Look through the records and copy each line with the string "peruana" in it.

*** Opening RECORD EXTRACTS ***

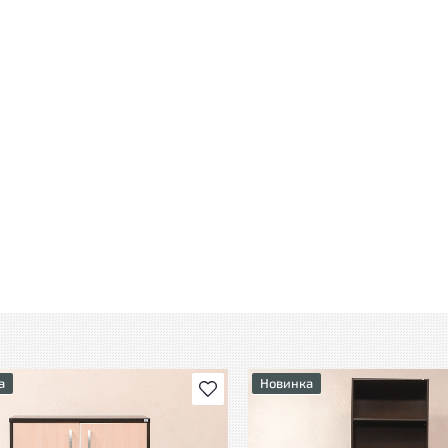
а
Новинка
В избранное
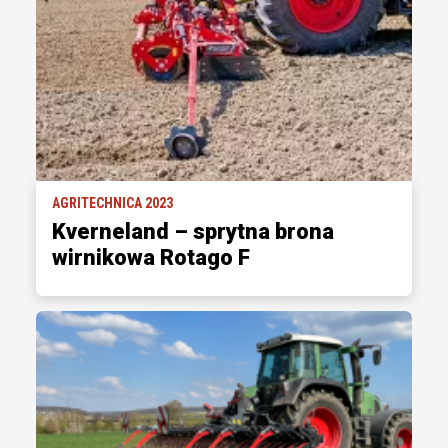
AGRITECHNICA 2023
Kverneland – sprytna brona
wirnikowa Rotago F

*** Closing RECORD EXTRACTS ***
*** Opening RECORD EXTRACTS ***

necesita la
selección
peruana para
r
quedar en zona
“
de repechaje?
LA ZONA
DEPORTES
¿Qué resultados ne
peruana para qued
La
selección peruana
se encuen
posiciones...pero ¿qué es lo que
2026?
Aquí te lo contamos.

*** Closing RECORD EXTRACTS ***

▶ _PROBLEM SOLUTION_:
peruana para
peruana para qued
selección peruana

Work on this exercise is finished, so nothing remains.